Power series where radius of convergence > lower limit

[Risborg]

Homework Statement

Let $\sum^{\infty}_{n=0} a_n(z-a)^n$ be a real or complex power series and set $\alpha = \limsup\limits_{n\rightarrow\infty} |a_n|^{\frac{1}{n}}$. If $\alpha = \infty$ then the convergence radius $R=0$, else $R$ is given by $R = \frac{1}{\alpha}$, where $0<R\leq\infty$.
A lower bound for the convergence radius can by found by using $\beta = \limsup\limits_{n\rightarrow\infty} \frac{|a_{n+1}|}{|a_n|}$, such that $\frac{1}{\beta} = \tilde{R}$, so $\tilde{R} \leq R$

Construct an example of a power series where $\tilde{R} \neq R$

The Attempt at a Solution

I have tried some different kinds of values for $a_n$, but I always end up with same answer for $R$ and $\tilde{R}$.
I think i need to define $a_n$ recursively, but I don't know how to prove it, below I've written the relation between $a_n$ and $a_{n+1}$.

$\beta^{-1} = \limsup\limits_{n\rightarrow\infty}\frac{|a_{n}|}{|a_{n+1}|} < \alpha^{-1} = \limsup\limits_{n\rightarrow\infty} |a_n|^{-\frac{1}{n}}$
which implies that
$\limsup\limits_{n\rightarrow0\infty} |a_{n+1}| > \limsup\limits_{n\rightarrow\infty} |a_{n}||a_n|^{\frac{1}{n}}$
I tried a few recursively defined $a_n$ but then I ended up with complicated expressions that I could find the limit of.

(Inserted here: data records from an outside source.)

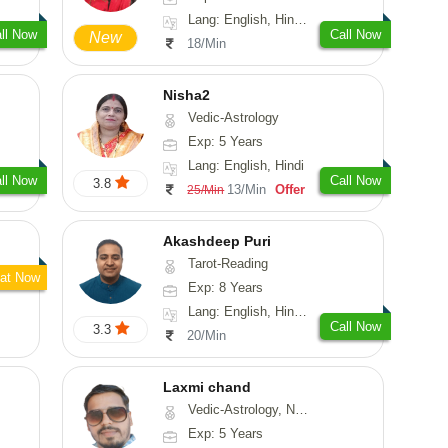
Lang: English, Hindi, Sanskrit
ll Now
Call Now
New
18/Min
Nisha2
Vedic-Astrology
Exp: 5 Years
Lang: English, Hindi
ll Now
Call Now
3.8
13/Min
Offer
25/Min
Akashdeep Puri
Tarot-Reading
at Now
Exp: 8 Years
Lang: English, Hindi, Punjabi
Call Now
3.3
20/Min
Laxmi chand
Vedic-Astrology, Numerology, Vasthu, Psychology
Exp: 5 Years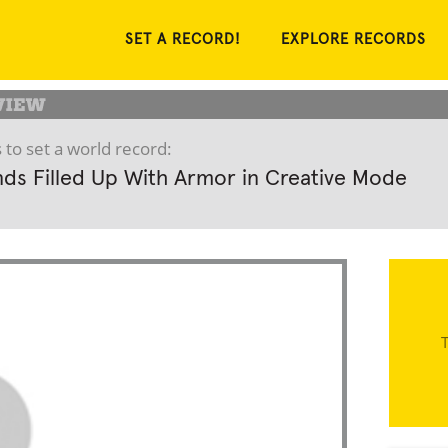
SET A RECORD!
EXPLORE RECORDS
 to set a world record:
ds Filled Up With Armor in Creative Mode
T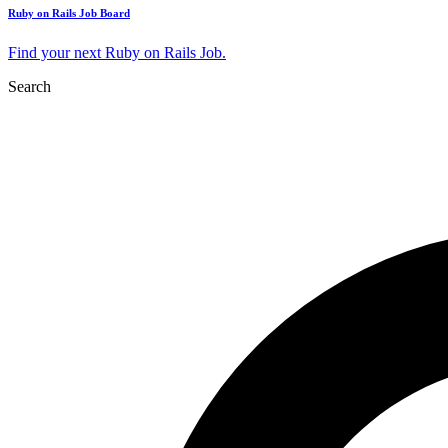
Ruby on Rails Job Board
Find your next Ruby on Rails Job.
Search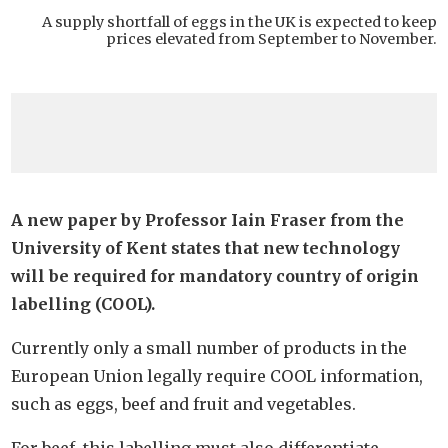
A supply shortfall of eggs in the UK is expected to keep
prices elevated from September to November.
A new paper by Professor Iain Fraser from the
University of Kent states that new technology
will be required for mandatory country of origin
labelling (COOL).
Currently only a small number of products in the
European Union legally require COOL information,
such as eggs, beef and fruit and vegetables.
For beef, this labelling must also differentiate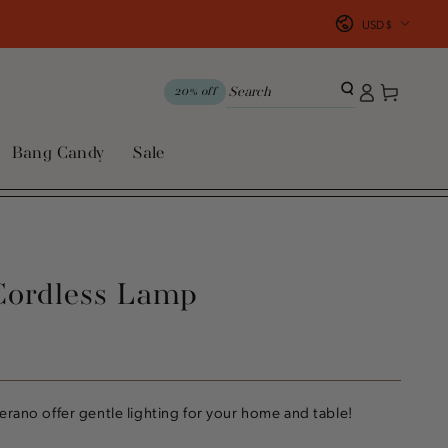
Country/region
USD $
Log
Cart
20% off
in
Bang Candy
Sale
Cordless Lamp
erano offer gentle lighting for your home and table!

Can you think of a clever way to define $a_n$, or do you have some suggestions for what I could do next?

 

[Mark44]

Homework Statement

Let $\sum^{\infty}_{n=0} a_n(z-a)^n$ be a real or complex power series and set $\alpha = \limsup\limits_{x\rightarrow0} |a_n|^{\frac{1}{n}}$. If $\alpha = \infty$ then the convergence radius $R=0$, else $R$ is given by $R = \frac{1}{\alpha}$, where $0<R\leq\infty$.
A lower bound for the convergence radius can by found by using $\beta = \limsup\limits_{x\rightarrow0} \frac{|a_{n+1}|}{|a_n|}$, such that $\frac{1}{\beta} = \tilde{R}$, so $\tilde{R} \leq R$

Both of your limits are as x → 0, but x is not in the expressions you're taking the limits of. What should it be?

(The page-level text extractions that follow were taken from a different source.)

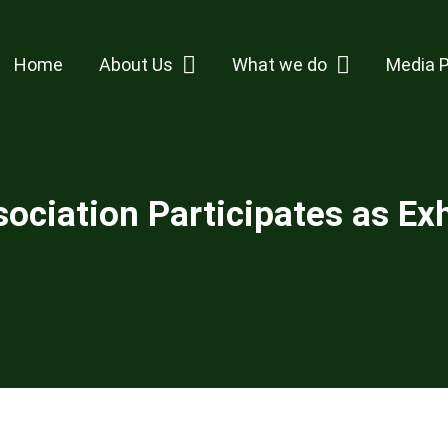
Home
About Us
What we do
Media 
ciation Participates as Exh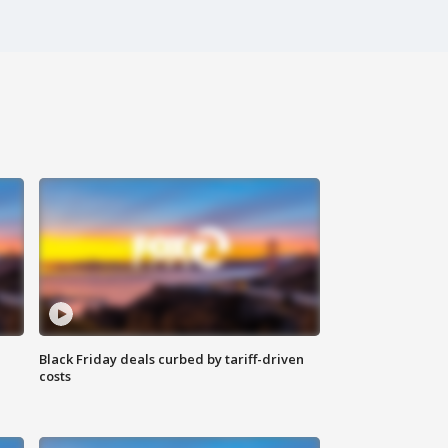
Black Friday deals curbed by tariff-driven
costs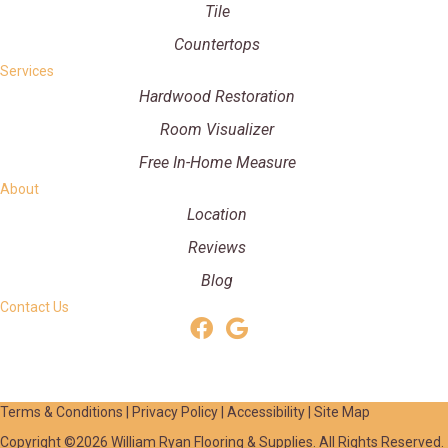
Tile
Countertops
Services
Hardwood Restoration
Room Visualizer
Free In-Home Measure
About
Location
Reviews
Blog
Contact Us
Terms & Conditions
|
Privacy Policy
|
Accessibility
|
Site Map
Copyright ©2026 William Ryan Flooring & Supplies. All Rights Reserved.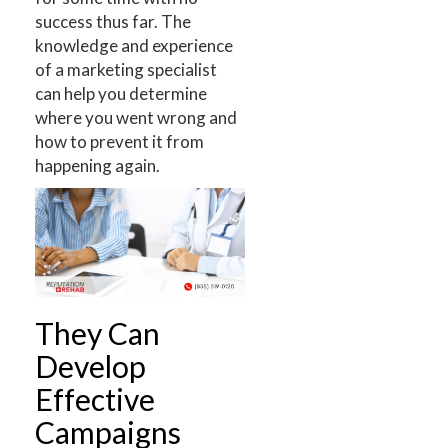
success thus far. The
knowledge and experience
of a marketing specialist
can help you determine
where you went wrong and
how to prevent it from
happening again.
They Can
Develop
Effective
Campaigns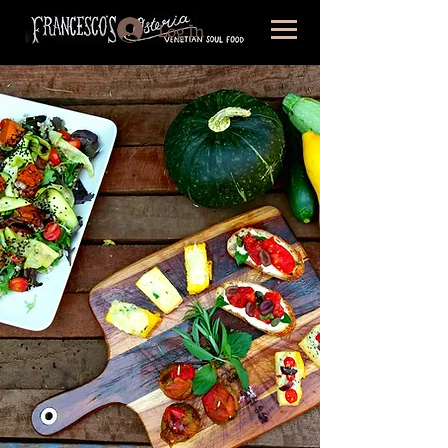
Log In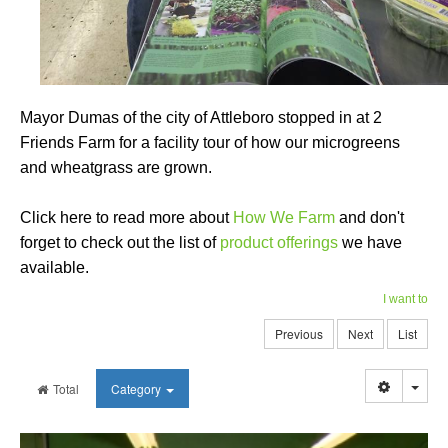
Mayor Dumas of the city of Attleboro stopped in at 2
Friends Farm for a facility tour of how our microgreens
and wheatgrass are grown.
Click here to read more about
How We Farm
and don't
forget to check out the list of
product offerings
we have
available.
I want to
Previous
Next
List
Togg
Total
Category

Construct an example of a power series where $\tilde{R} \neq R$

The Attempt at a Solution

I have tried some different kinds of values for $a_n$, but I always end up with same answer for $R$ and $\tilde{R}$.
I think i need to define $a_n$ recursively, but I don't know how to prove it, below I've written the relation between $a_n$ and $a_{n+1}$.

$\beta^{-1} = \limsup\limits_{x\rightarrow0}\frac{|a_{n}|}{|a_{n+1}|} < \alpha^{-1} = \limsup\limits_{x\rightarrow0} |a_n|^{-\frac{1}{n}}$
which implies that
$\limsup\limits_{x\rightarrow0} |a_{n+1}| > \limsup\limits_{x\rightarrow0} |a_{n}||a_n|^{\frac{1}{n}}$
I tried a few recursively defined $a_n$ but then I ended up with complicated expressions that I could find the limit of.

Can you think of a clever way to define $a_n$, or do you have some suggestions for what I could do next?

 

[Risborg]

Oops I forgot to change the variables when I copied from a latex example, it should be fixed now.

 

[mfb]

$\beta^{-1} = \limsup\limits_{n\rightarrow\infty}\frac{|a_{n}|}{|a_{n+1}|} < \alpha^{-1} = \limsup\limits_{n\rightarrow\infty} |a_n|^{-\frac{1}{n}}$
which implies that
$\limsup\limits_{n\rightarrow0\infty} |a_{n+1}| > \limsup\limits_{n\rightarrow\infty} |a_{n}||a_n|^{\frac{1}{n}}$

You cannot multiply like that.

You don't have to prove anything for the general case, it is sufficient to construct a counterexample. You want β to be large and α to be small. How can you make the limsup of the ratios large without making all the elements large?

 

[Risborg]

Okay thank you so much for the help.
I think I found a solution by choosing $a_n = 2$ if $n$ is even and $a_n = 3$ if $n$ is odd, then I end up having $\tilde{R} = \frac{2}{3} < 1 = R$.

 

[mfb]

Correct.